Я поднял несколько листков. Чей-то рассказ?


«…Писателем я стал из боязни. Вы, может быть, подумаете: из боязни жизни? жены? соседей по коммуналке? начальства? Но разве такой страх может стать причиной творчества?

Я боялся времени.

Скажите: в детстве вы удивлялись, почему время течет только из прошлого в будущее? Куда оно девается? Где у него начало и где конец? Может ли оно повториться? Было у вас так, да? Вот и я, ребенком, спрашивал об этом постоянно — и самого себя, и взрослых. Взрослые на мои вопросы ответить толком ничего не могли. Но чаще всего даже и не отвечали — отмахивались от меня, как от назойливой мухи.

Мне вспоминается: был я одинок. И еще в детстве стал сочинять истории, главным героем которых я сделал время. Уже свое собственное. Я мог делать с ним все, что угодно. Лишь бы фантазии хватало. А фантазировать я любил.

„Андерсен“ — называли меня и дети, и взрослые. Я краснел. Все думали: я обижаюсь; но я не понимал пренебрежительной иронии своих знакомых и смущался потому, что даже в шутку не мог позволить себе называться так. Для меня, мальчишки-фантазера, Андерсен был величайшим писателем.

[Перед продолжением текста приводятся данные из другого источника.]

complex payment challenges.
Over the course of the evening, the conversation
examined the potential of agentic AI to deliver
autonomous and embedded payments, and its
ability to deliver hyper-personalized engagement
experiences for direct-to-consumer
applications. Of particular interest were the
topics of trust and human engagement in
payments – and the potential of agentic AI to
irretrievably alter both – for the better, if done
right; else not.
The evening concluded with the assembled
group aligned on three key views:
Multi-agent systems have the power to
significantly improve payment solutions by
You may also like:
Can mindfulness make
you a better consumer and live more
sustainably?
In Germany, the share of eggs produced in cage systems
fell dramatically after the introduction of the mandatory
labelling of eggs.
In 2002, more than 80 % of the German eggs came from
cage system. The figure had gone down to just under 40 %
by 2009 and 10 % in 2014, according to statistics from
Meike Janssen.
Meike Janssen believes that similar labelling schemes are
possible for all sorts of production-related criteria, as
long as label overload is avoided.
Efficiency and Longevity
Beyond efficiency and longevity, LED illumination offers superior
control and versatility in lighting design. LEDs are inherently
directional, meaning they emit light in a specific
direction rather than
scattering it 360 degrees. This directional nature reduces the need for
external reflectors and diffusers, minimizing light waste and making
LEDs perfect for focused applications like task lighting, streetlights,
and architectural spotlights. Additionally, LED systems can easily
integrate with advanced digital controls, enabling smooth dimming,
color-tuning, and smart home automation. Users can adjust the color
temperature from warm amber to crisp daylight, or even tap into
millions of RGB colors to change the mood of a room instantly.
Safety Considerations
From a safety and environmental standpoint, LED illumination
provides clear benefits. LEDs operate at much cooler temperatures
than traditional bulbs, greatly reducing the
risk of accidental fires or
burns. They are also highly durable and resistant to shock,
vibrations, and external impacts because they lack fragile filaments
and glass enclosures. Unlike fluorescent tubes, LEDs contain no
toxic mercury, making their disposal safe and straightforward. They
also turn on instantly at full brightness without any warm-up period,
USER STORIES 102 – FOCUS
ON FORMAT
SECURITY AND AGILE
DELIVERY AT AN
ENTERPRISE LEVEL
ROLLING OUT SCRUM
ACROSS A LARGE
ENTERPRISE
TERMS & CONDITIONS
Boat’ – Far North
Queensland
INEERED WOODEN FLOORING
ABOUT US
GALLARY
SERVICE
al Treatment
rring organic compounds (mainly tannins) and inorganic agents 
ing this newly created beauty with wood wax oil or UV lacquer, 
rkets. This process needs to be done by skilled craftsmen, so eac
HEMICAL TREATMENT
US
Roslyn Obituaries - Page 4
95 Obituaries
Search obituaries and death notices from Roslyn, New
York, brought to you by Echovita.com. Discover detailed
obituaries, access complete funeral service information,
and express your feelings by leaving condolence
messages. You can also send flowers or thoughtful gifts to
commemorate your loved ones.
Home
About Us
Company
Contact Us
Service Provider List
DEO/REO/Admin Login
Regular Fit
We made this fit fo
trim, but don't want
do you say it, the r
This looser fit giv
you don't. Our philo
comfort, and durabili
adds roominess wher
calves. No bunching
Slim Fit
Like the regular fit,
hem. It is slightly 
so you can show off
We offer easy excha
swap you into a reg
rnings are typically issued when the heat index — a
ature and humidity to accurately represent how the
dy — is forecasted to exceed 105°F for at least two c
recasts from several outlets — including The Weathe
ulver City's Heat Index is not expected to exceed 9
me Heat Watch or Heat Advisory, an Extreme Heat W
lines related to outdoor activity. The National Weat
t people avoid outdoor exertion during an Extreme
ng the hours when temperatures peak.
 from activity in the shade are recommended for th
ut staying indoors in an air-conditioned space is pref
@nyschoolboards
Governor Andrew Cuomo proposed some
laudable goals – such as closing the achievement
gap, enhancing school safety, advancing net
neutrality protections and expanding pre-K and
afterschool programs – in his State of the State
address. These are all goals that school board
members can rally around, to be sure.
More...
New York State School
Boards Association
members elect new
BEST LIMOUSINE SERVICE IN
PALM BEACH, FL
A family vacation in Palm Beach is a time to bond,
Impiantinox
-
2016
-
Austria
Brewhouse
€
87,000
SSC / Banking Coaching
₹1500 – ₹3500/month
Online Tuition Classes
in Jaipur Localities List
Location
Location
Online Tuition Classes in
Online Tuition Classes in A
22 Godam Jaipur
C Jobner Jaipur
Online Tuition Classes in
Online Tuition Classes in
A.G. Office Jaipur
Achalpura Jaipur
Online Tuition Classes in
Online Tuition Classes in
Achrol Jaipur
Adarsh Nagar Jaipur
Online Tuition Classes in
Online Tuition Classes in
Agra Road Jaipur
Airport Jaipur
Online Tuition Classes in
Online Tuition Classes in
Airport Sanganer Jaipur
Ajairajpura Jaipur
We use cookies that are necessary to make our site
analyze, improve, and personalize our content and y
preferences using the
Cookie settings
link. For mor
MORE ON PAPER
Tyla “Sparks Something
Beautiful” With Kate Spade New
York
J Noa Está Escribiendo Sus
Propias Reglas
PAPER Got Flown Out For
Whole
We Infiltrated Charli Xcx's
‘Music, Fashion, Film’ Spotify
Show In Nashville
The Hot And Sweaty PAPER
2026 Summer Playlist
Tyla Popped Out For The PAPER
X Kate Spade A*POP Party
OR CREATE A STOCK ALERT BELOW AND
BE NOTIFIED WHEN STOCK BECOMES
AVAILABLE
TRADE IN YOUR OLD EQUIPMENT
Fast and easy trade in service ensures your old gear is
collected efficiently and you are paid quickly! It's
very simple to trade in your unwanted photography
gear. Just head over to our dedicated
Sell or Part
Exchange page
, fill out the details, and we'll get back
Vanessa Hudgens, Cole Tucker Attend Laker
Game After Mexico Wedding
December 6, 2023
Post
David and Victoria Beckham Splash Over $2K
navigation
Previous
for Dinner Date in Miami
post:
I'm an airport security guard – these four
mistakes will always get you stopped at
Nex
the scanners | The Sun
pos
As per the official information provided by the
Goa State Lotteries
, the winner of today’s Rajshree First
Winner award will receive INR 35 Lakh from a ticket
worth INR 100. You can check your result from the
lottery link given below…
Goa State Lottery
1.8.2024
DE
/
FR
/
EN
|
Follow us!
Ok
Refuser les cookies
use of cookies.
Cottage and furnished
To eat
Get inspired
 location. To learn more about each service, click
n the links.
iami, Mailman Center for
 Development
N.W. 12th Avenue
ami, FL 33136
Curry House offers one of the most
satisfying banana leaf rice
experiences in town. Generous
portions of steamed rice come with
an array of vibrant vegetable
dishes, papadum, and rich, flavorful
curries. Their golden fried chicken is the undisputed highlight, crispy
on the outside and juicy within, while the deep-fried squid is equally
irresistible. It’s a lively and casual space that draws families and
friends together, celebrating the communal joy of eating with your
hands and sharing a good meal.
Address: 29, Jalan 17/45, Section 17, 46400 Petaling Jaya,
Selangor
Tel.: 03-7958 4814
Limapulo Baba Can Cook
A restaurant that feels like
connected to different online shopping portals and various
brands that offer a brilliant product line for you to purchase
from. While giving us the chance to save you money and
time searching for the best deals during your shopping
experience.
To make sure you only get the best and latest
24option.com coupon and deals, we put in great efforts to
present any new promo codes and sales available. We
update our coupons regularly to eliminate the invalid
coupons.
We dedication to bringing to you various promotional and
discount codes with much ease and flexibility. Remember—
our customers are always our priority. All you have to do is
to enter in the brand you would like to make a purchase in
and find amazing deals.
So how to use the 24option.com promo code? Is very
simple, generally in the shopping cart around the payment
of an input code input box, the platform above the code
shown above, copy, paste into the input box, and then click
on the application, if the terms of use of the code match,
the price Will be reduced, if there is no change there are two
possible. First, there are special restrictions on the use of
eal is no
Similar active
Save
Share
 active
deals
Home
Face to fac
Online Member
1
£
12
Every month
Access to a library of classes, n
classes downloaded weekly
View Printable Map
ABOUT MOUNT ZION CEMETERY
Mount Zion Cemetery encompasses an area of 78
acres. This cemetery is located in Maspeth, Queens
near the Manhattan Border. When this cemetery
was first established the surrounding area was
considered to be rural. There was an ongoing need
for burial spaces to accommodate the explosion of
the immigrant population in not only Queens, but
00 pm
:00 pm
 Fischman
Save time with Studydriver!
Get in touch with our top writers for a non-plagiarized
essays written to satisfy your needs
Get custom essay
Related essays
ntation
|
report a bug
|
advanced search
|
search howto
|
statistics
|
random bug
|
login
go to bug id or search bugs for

Нет, нет, я вовсе не ощущал себя гадким утенком. Скорее уж — белой вороной…

Реальное время, разумеется, текло своим чередом — как и полагается: из прошлого в будущее. И я в конце концов стал взрослым. Но привычка писать с годами не исчезла; напротив, чем больше времени моей реальной жизни утекало в прошлое, тем больше исписывал я бумаги: все придумывал и придумывал новые правила игры со временем.

Но показать кому-либо свою писанину я долго не решался.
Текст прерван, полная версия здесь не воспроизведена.